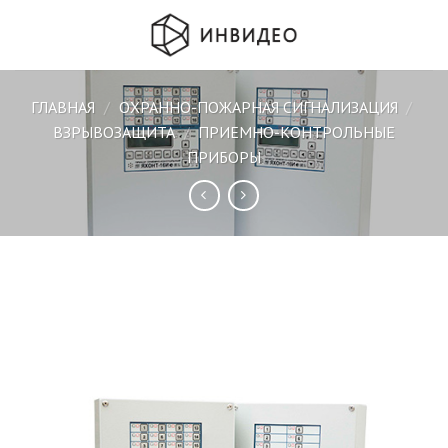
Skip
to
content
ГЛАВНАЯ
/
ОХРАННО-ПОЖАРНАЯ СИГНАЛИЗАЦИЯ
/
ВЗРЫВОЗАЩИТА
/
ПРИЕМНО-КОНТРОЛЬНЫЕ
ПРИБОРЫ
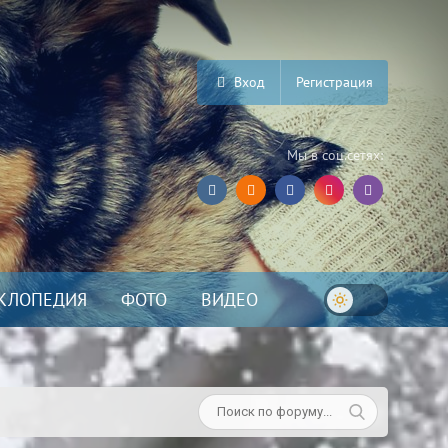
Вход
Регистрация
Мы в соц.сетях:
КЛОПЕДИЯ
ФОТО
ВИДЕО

--*--

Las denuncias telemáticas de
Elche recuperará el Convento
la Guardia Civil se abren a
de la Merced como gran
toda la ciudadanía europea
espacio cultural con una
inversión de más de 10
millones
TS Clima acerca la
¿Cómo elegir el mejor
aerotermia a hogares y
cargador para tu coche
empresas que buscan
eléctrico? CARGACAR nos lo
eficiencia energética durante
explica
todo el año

--*--

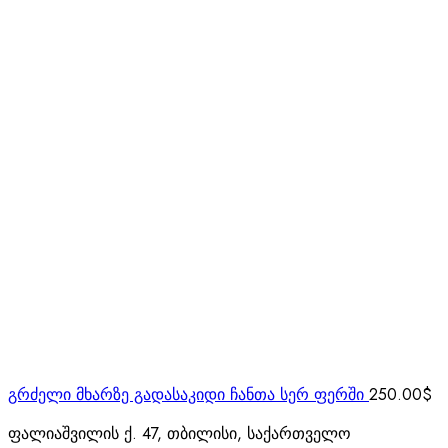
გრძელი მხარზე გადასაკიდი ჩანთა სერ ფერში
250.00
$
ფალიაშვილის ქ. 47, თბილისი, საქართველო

--*--

→ **WORK REQUIRED**
All that should be written out is the stretch of lines above between the one holding "cargador para tu coche" and the one holding "todo el año", inclusive, exactly as given.

→ **RESPONSE BELOW**
cargador para tu coche
empresas que buscan
eléctrico? CARGACAR nos lo
eficiencia energética durante
explica
todo el año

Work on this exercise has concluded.